▶ Task description: Go through the data below and repeat it exactly, skipping each picture.

▶ Input for this task:
[Start of Attachment]

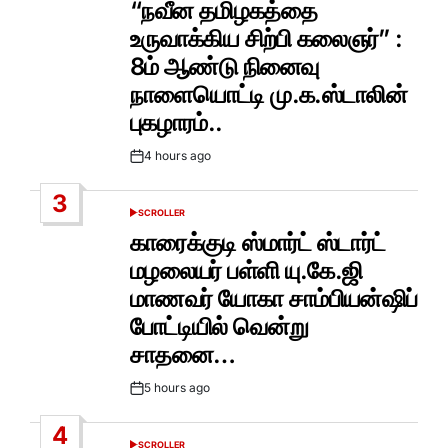
“நவீன தமிழகத்தை
உருவாக்கிய சிற்பி கலைஞர்” :
8ம் ஆண்டு நினைவு
நாளையொட்டி மு.க.ஸ்டாலின்
புகழாரம்..
4 hours ago
Post
Date
3
SCROLLER
POSTED
IN
காரைக்குடி ஸ்மார்ட் ஸ்டார்ட்
மழலையர் பள்ளி யு.கே.ஜி
மாணவர் யோகா சாம்பியன்ஷிப்
போட்டியில் வென்று
சாதனை…
5 hours ago
Post
Date
4
SCROLLER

[End of Attachment]

▶ Answer to this problem:
“நவீன தமிழகத்தை
உருவாக்கிய சிற்பி கலைஞர்” :
8ம் ஆண்டு நினைவு
நாளையொட்டி மு.க.ஸ்டாலின்
புகழாரம்..
4 hours ago
Post
Date
3
SCROLLER
POSTED
IN
காரைக்குடி ஸ்மார்ட் ஸ்டார்ட்
மழலையர் பள்ளி யு.கே.ஜி
மாணவர் யோகா சாம்பியன்ஷிப்
போட்டியில் வென்று
சாதனை…
5 hours ago
Post
Date
4
SCROLLER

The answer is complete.